Permanent staff appointments increased in Scotland during June, continuing the growth sequence which started nearly two-and-a-half years ago. On a positive note, the trend in Scotland contrasted with the UK overall, where permanent placements declined for the fourth month running. However, momentum was lost north of the border, with the expansion modest and easing to a three-month low.
For the first time since December 2017, temp billings in Scotland fell during June. Although the decline was only mild, it was a stark contrast to some of the sharp increases seen earlier in the year. Marginal growth in short-term staff billings was recorded for the UK on average.
Further signs of a cooling labour market were seen in job vacancies.

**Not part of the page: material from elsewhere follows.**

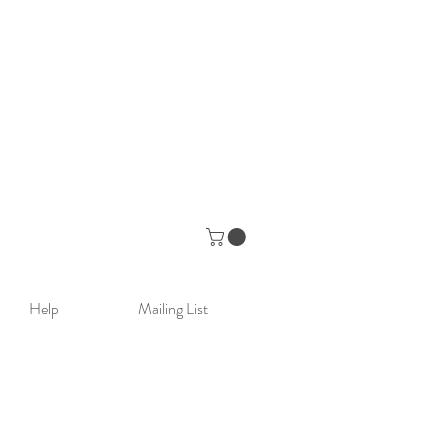
Help
Mailing List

Demand for permanent staff in Scotland increased in June, however the rate of growth slowed for a third month in succession to the weakest in nearly two-and-a-half years. Nevertheless, permanent vacancies rose at a faster pace than for the UK as a whole. Temporary job openings also rose at a softer rate during the latest survey period.
A broad-based increased in pay was observed across both types of employment in Scotland during June. Starting salaries awarded to new permanent joiners rose strongly, but the rate of inflation was little-changed when compared to the preceding two months and in line with the average across 2019 so far. A similar trend was recorded for temporary pay rates, which grew markedly and at a similar pace to May.
As has been the case since March 2012, permanent candidate availability in Scotland deteriorated in June. The rate of decline, albeit still marked, was the weakest in just over two years. On the other hand, temporary labour supply contracted at the fastest pace since April 2015.
Sebastian Burnside, Chief Economist at Royal Bank of Scotland, said:
“Latest survey data revealed some signs that, although labour market conditions are improving, hiring activity has started to cool. Permanent placements growth eased to a three-month low and was only modest in June, while temp billings, which have grown sharply in recent months, declined for the first time in 18 months.
“Growth of permanent staff demand eased for a third month running to the slowest in nearly two-and-a-half years, while temporary job vacancies also grew at a weaker pace. Softer trends for job placements and vacancies led to little movement in pay pressures during June, which remained marked.”